Subunit arrangement and phenylethanolamine binding in GluN1/GluN2B NMDA receptors

Abstract

SummarySince it was unexpectedly discovered that the anti-hypertensive agent, ifenprodil, has neuroprotective activity through effects to N-methyl-D-aspartate (NMDA) receptors1, enormous efforts have been made to understand the mechanism of action and to develop improved therapeutic compounds based on this knowledge2–4. Neurotransmission mediated by NMDA receptors is essential for basic brain development and function5. These receptors form heteromeric ion channels and become activated upon concurrent binding of glycine and glutamate to the GluN1 and GluN2 subunits, respectively. A functional hallmark of NMDA receptors is that their ion channel activity is allosterically regulated by binding of small compounds to the amino terminal domain (ATD) in a subtype specific manner. Ifenprodil and related phenylethanolamine compounds, which specifically inhibit GluN1/GluN2B NMDA receptors6,7, have been intensely studied for their potential use in treatment of various neurological disorders and diseases including depression, Alzheimer’s disease and Parkinson’s disease2,4. Despite great enthusiasm, mechanisms underlying recognition of phenylethanolamines and the ATD-mediated allosteric inhibition remain limited due to lack of structural information. Here we report that the GluN1 and GluN2B ATDs form heterodimer and that phenylethanolamine binds at the GluN1-GluN2B subunit interface rather than within the GluN2B cleft.
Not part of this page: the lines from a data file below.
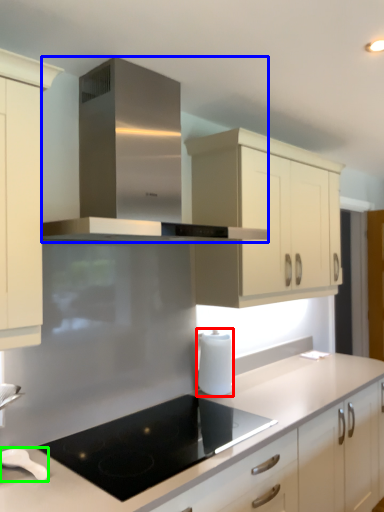 Question: Estimate the real-world distances between objects in this image. Which object is farther from kitchen appliance (highlighted by a red box), home appliance (highlighted by a blue box) or kitchen appliance (highlighted by a green box)?

Choices:
 (A) home appliance
 (B) kitchen appliance

Answer: (A) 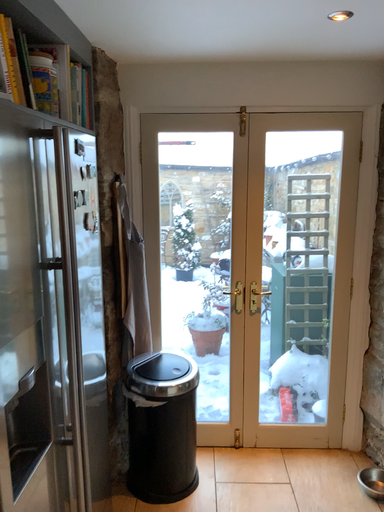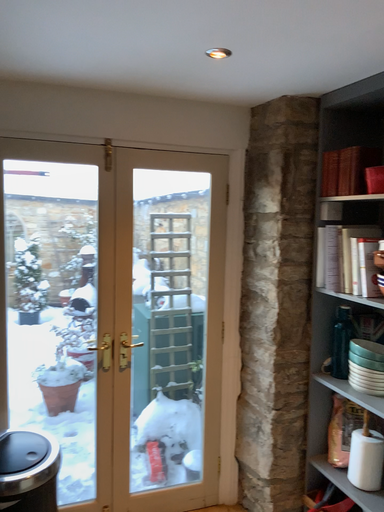 Question: How did the camera likely rotate when shooting the video?

Choices:
 (A) rotated left
 (B) rotated right

Answer: (B)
The crystal structure of the GluN1b/GluN2B ATD heterodimer shows a highly distinct pattern of subunit arrangement that is different from those observed in homodimeric non-NMDA receptors and reveals the molecular determinants for phenylethanolamine binding. Restriction of domain movement in the bi-lobed structures of the GluN2B ATD by engineering an inter-subunit disulfide bond dramatically decreases ifenprodil-sensitivity indicating that conformational freedom in the GluN2B ATD is essential for ifenprodil-mediated allosteric inhibition in NMDA receptors.